5. On the above basis, the AO attributed 1/3rd of the Fair Market Value (FMV) difference, amounting to Rs. 35,78,833, as the assessee’s share of unexplained investment. Apart from this, the AO also added 1/3rd of the declared purchase price, i.e., Rs. 25,25,833, leading to a total addition of Rs. 64,19,999 under Section 69 of the Act.

6. Now, first of all, we deal with the addition made by the AO and upheld by the ld. CIT(A) under Section 69 of the Act. In this regard, we noticed that the assessee had specifically argued that the entire purchase consideration of Rs. 75,77,500 was paid by her parents, and the assessee did not contribute any funds. Despite these claims, the AO observed that the assessee’s name was included as a co-purchaser in the registered sale agreement, implying beneficial ownership and financial interest. However, at the same time, the AO has completely ignored the documentary evidence placed on record by the assessee, more particularly the list of details at paper book page No. 67, wherein the source of the entire amount of Rs. 75,77,500 has been mentioned and the same is reproduced herein below:

Name of Banks

7. Since the AO has neither examined nor verified the source of the entire amount paid through banking channels by the parents, the same has been ignored. Therefore, we are of the view that this issue requires to be restored to the file of the AO to verify the source of the payments actually made while purchasing the flat in question. The AO is directed to adjudicate this ground afresh after providing adequate and sufficient opportunity to the assessee.

8. Now, as far as the applicability of Section 56(2) of the Act is concerned, we noticed that the AO has completely ignored the letter of allotment at paper book page No. 1, reproduced herein below:

Mymoona siddiq adima mohiddin

Upon perusal of the said document, we found that the flat in question was allotted to the assessee and her parents i.e. Mohiddin Siddiq and Mymoona Siddiq on 14.12.2012, and some payment was also made to Sarthak Developers towards the purchase of the property. The remaining details are contained at paper book page No. 67.

9. It has been argued that the initial payment was made by the assessee through banking channels via cheque No. 969307 dated 25.08.2009, thus, the right in the property had accrued in favour of the assessee during that period itself.

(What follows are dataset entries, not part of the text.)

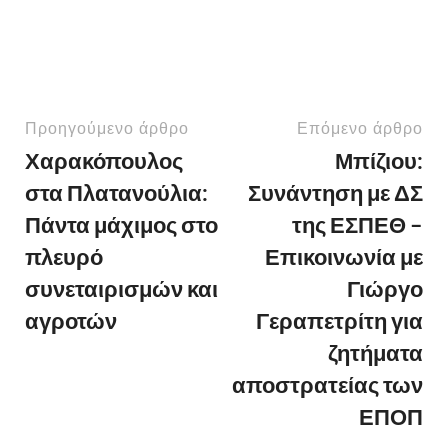
Προηγούμενο άρθρο
Επόμενο άρθρο
Χαρακόπουλος
Μπίζιου:
στα Πλατανούλια:
Συνάντηση με ΔΣ
Πάντα μάχιμος στο
της ΕΣΠΕΘ –
πλευρό
Επικοινωνία με
συνεταιρισμών και
Γιώργο
αγροτών
Γεραπετρίτη για
ζητήματα
αποστρατείας των
ΕΠΟΠ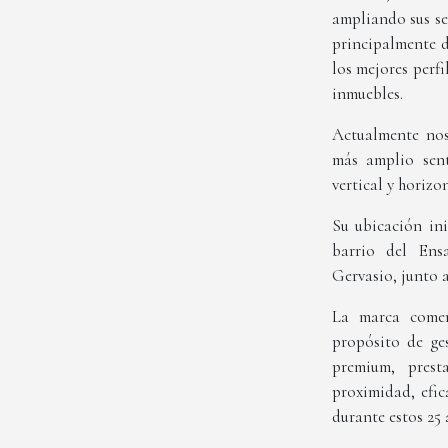
ampliando sus ser
principalmente d
los mejores perf
inmuebles.
Actualmente nos
más amplio sent
vertical y horiz
Su ubicación ini
barrio del Ens
Gervasio, junto 
La marca comer
propósito de ges
premium, prest
proximidad, efic
durante estos 25 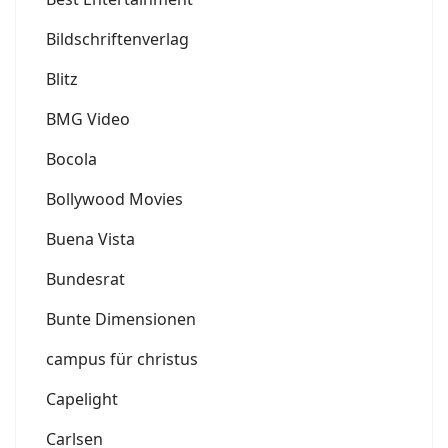
Bildschriftenverlag
Blitz
BMG Video
Bocola
Bollywood Movies
Buena Vista
Bundesrat
Bunte Dimensionen
campus für christus
Capelight
Carlsen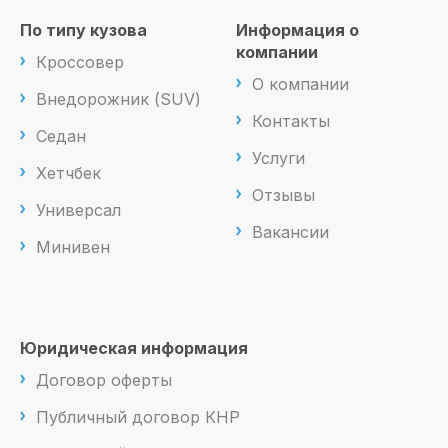
По типу кузова
Информация о
компании
Кроссовер
О компании
Внедорожник (SUV)
Контакты
Седан
Услуги
Хетчбек
Отзывы
Универсал
Вакансии
Минивен
Юридическая информация
Договор оферты
Публичный договор КНР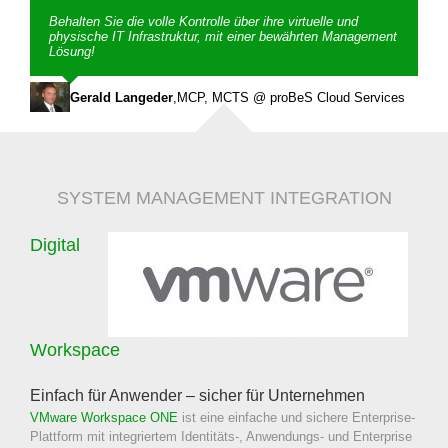
Behalten Sie die volle Kontrolle über ihre virtuelle und
physische IT Infrastruktur, mit einer bewährten Management
Lösung!
Gerald Langeder
,
MCP, MCTS @ proBeS Cloud Services
SYSTEM MANAGEMENT INTEGRATION
Digital
Workspace
Einfach für Anwender – sicher für Unternehmen
VMware Workspace ONE
ist eine einfache und sichere Enterprise-
Plattform mit integriertem Identitäts-, Anwendungs- und Enterprise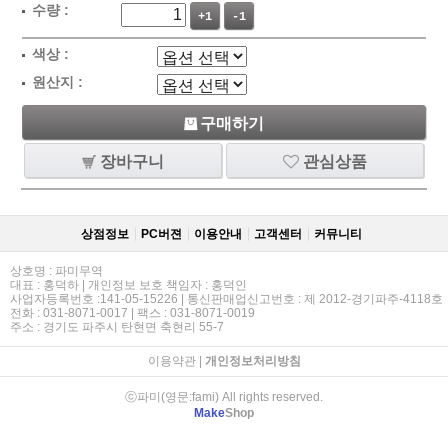
수량 :
+1
-1
색상 :
원산지 :
구매하기
장바구니
관심상품
상점정보
PC버젼
이용안내
고객센터
커뮤니티
상호명 : 파미무역
대표 : 홍덕하 | 개인정보 보호 책임자 : 홍덕인
사업자등록번호 :141-05-15226 | 통신판매업신고번호 : 제 2012-경기파주-4118호
전화 : 031-8071-0017 | 팩스 : 031-8071-0019
주소 : 경기도 파주시 탄현면 축현리 55-7
이용약관
|
개인정보처리방침
ⓒ파미(영문:fami) All rights reserved.
Make
Shop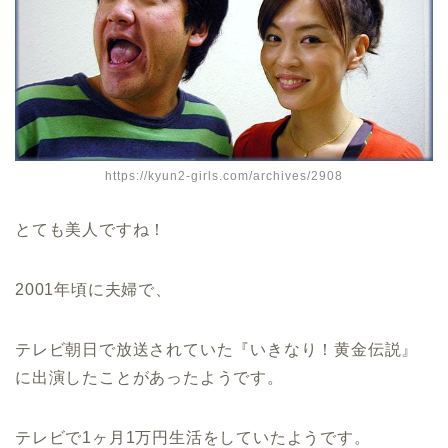
https://kyun2-girls.com/archives/2908
とても美人ですね！
2001年頃に夫婦で、
テレビ朝日で放送されていた『いきなり！黄金伝説』
に出演したことがあったようです。
テレビで1ヶ月1万円生活をしていたようです。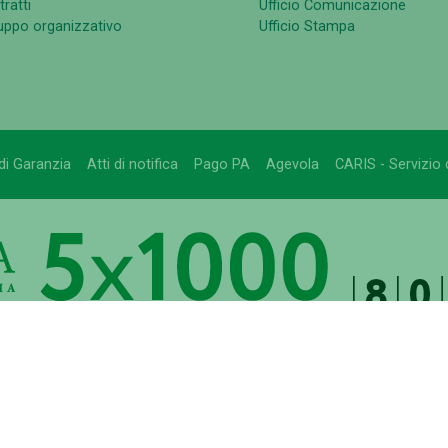
ratti
Ufficio Comunicazione
luppo organizzativo
Ufficio Stampa
di Garanzia
Atti di notifica
Pago PA
Agevola
CARIS - Servizio d
GATA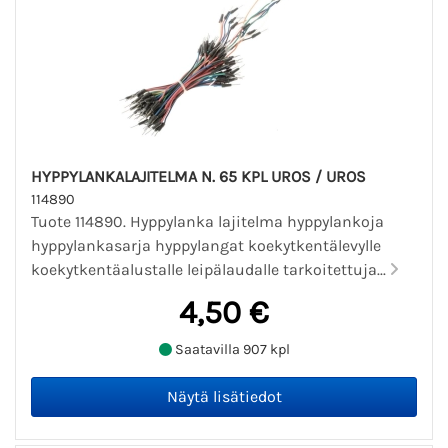
HYPPYLANKALAJITELMA N. 65 KPL UROS / UROS
114890
Tuote 114890. Hyppylanka lajitelma hyppylankoja
hyppylankasarja hyppylangat koekytkentälevylle
koekytkentäalustalle leipälaudalle tarkoitettuja...
4,50 €
Saatavilla 907 kpl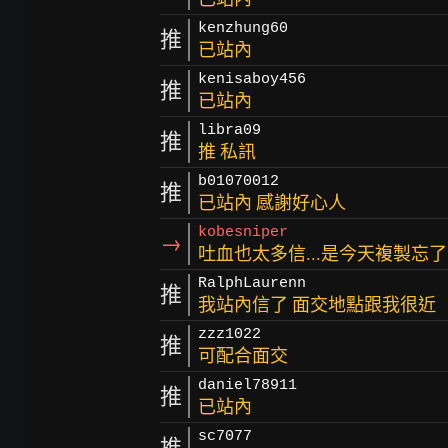
kenzhung60
推
已站內
kenisaboy456
推
已站內
libra09
推
推 私訊
b01070012
推
已站內 感謝好心人
kobesniper
→
吐血也太多信...是今天複製忘
RalphLaurenn
推
我站內信了 面交地點跟我很近
zzz1022
推
可配合面交
daniel78911
推
已站內
sc7077
推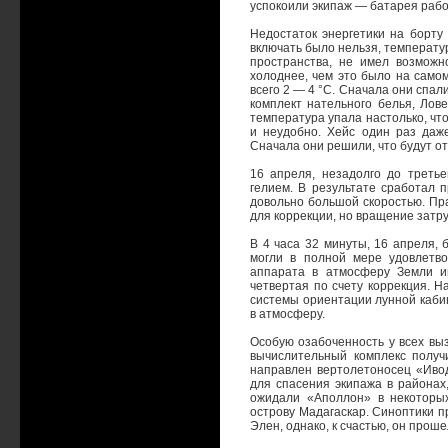
успокоили экипаж — батарея рабо
Недостаток энергетики на борту
включать было нельзя, температу
пространства, не имел возможно
холоднее, чем это было на само
всего 2 — 4 °С. Сначала они спал
комплект нательного белья, Лов
температура упала настолько, чт
и неудобно. Хейс один раз даж
Сначала они решили, что будут о
16 апреля, незадолго до треть
гелием. В результате сработал 
довольно большой скоростью. Пра
для коррекции, но вращение затр
В 4 часа 32 минуты, 16 апреля, 
могли в полной мере удовлетво
аппарата в атмосферу Земли и
четвертая по счету коррекция. Н
системы ориентации лунной каби
в атмосферу.
Особую озабоченность у всех вы
вычислительный комплекс получ
направлен вертолетоносец «Иво
для спасения экипажа в районах
ожидали «Аполлон» в некоторы
острову Мадагаскар. Синоптики п
Элен, однако, к счастью, он проше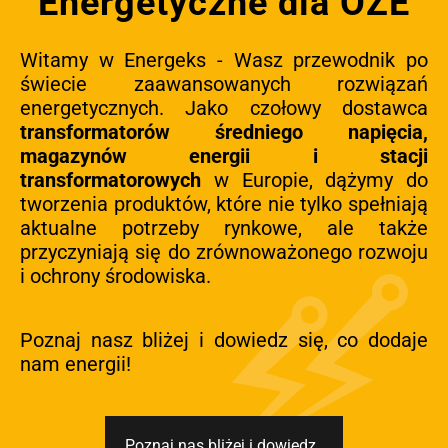
Energetyczne dla OZE
Witamy w Energeks - Wasz przewodnik po
świecie zaawansowanych rozwiązań
energetycznych. Jako czołowy dostawca
transformatorów średniego napięcia,
magazynów energii i stacji
transformatorowych
w Europie, dążymy do
tworzenia produktów, które nie tylko spełniają
aktualne potrzeby rynkowe, ale także
przyczyniają się do zrównoważonego rozwoju
i ochrony środowiska.
Poznaj nasz bliżej i dowiedz się, co dodaje
nam energii!
Poznaj nas bliżej i dowiedz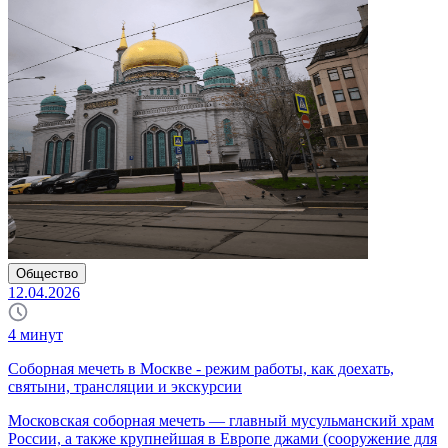
Общество
12.04.2026
4
минут
Соборная мечеть в Москве - режим работы, как доехать,
святыни, трансляции и экскурсии
Московская соборная мечеть — главный мусульманский храм
России, а также крупнейшая в Европе джами (сооружение для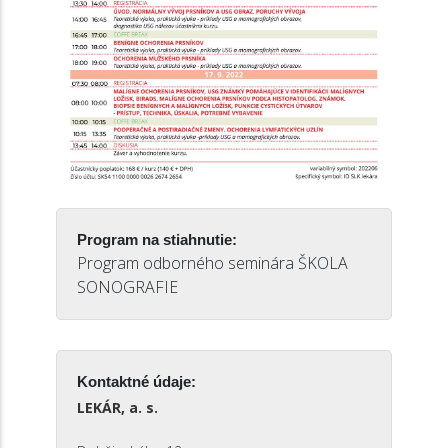
Program na stiahnutie:
Program odborného seminára ŠKOLA
SONOGRAFIE
Kontaktné údaje:
LEKÁR, a. s.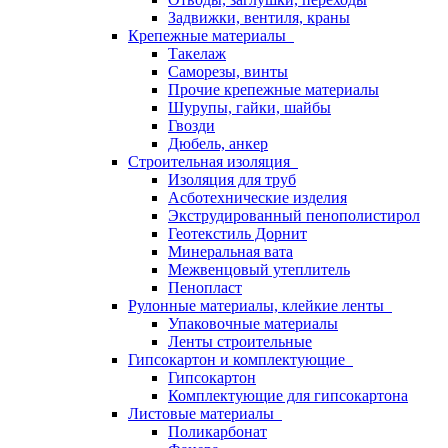
Задвижки, вентиля, краны
Крепежные материалы
Такелаж
Саморезы, винты
Прочие крепежные материалы
Шурупы, гайки, шайбы
Гвозди
Дюбель, анкер
Строительная изоляция
Изоляция для труб
Асботехнические изделия
Экструдированный пенополистирол
Геотекстиль Дорнит
Минеральная вата
Межвенцовый утеплитель
Пенопласт
Рулонные материалы, клейкие ленты
Упаковочные материалы
Ленты строительные
Гипсокартон и комплектующие
Гипсокартон
Комплектующие для гипсокартона
Листовые материалы
Поликарбонат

Therefore, the AO had wrongly applied the FMV as per the Stamp Duty Valuation as on 2015.

10. We found that the AO has not examined the specific contentions raised by the assessee and had instead rejected her claim. Therefore, we are of the view that this issue also requires in-depth verification in light of the documents submitted by the assessee. Accordingly, we restore this issue also to the file of the AO for verification and fresh adjudication after providing sufficient and adequate opportunity to the assessee.

11. The assessee is at liberty to raise any other ground or file any additional documents in support of her contentions.

12. Consequently, the orders of the AO and the Ld. CIT(A) are set aside, and the matter is restored to the file of the AO for fresh adjudication in terms indicated above.

13. In the result appeal of the assessee is allowed for statistical purposes.